China should ensure Pakistan’s fiscal deficit doesn’t ‘snowball’: State media
China must ensure that the rising fiscal deficit in Pakistan does not “snowball” into a major financial crisis as it has invested heavily in the country, specially in the $46 billion CPEC project, official Chinese media said on Tuesday.world Updated: Feb 21, 2017 15:04 IST
China must ensure that the rising fiscal deficit in Pakistan does not “snowball” into a major financial crisis as it has invested heavily in the country, specially in the $46 billion CPEC project, official Chinese media said on Tuesday.
“While Pakistan’s fast growing economy has made it a darling for foreign investment, the surge in the country’s fiscal deficit and public debts has increasingly become a source of concern for international investors and has led to doubts about its capability to repay its debts,” an article in the state-run Global Times said.

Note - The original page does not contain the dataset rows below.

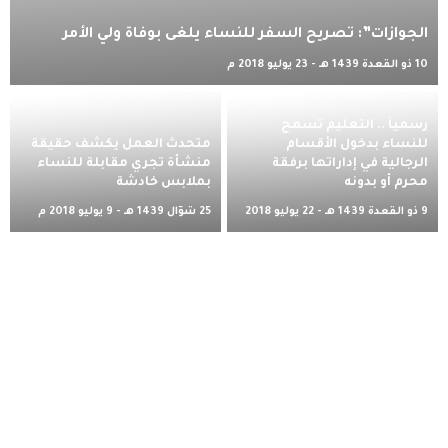
الجوازات”: تصريح السفر للنساء يلغى بوفاة ولي الأمر
10 ذو القعدة 1439 هـ - 23 يوليو 2018 م
رسمياً .. التعليم تسمح
للنساء بدخول الأقسام
متحدث العمل يكشف حقيقة
الرجالية في إداراتها برفقة
منشأة تجري مقابلة للنساء
محرم أو بدونه
بملابس خادشة
9 ذو القعدة 1439 هـ - 22 يوليو 2018
25 شوّال 1439 هـ - 9 يوليو 2018 م
م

The investments under the CPEC alone amounted to $51 billion, the article said.
“Given the massive investment that China has made in the country as part of the China-Pakistan Economic Corridor (CPEC), China has a vested interest to ensure that the rising fiscal deficit in Pakistan not snowball into a major financial crisis,” it said.
“China should work closely with Pakistan to make sure that the projects it has invested in can generate tangible growth in Pakistan’s real economy, help the country properly manage its deficit level and put it on a sustainable growth path,” it said.
Write-ups critical of Pakistan are rare in Chinese media, considering the all weather close relationship between the two.
Citing Mongolia’s experience where the fiscal deficit climbed to around 15% of GDP in 2016, making it hard for to repay foreign debts, the article said “the worst-case scenario is the last thing China would desire in Pakistan”.
Citing Pakistan media reports it said Pakistan’s fiscal deficit surged to around 2.4% of GDP during the first half (July-December) of the fiscal year 2016-17, the highest in four years.
In 2014-15, the half-year deficit stood at 2.2% and full-year deficit at 5.3%.
The government hopes to keep the deficit below 3.8% of the GDP during the full 2016-17 year.
“A surge in the country’s deficit would make it vulnerable to external shocks and would increase Pakistan’s chances of a debt default. As a major creditor and the largest investor in Pakistan, China has an obligation to safeguard its investments in Pakistan and ensure it can recoup its loans,” it said.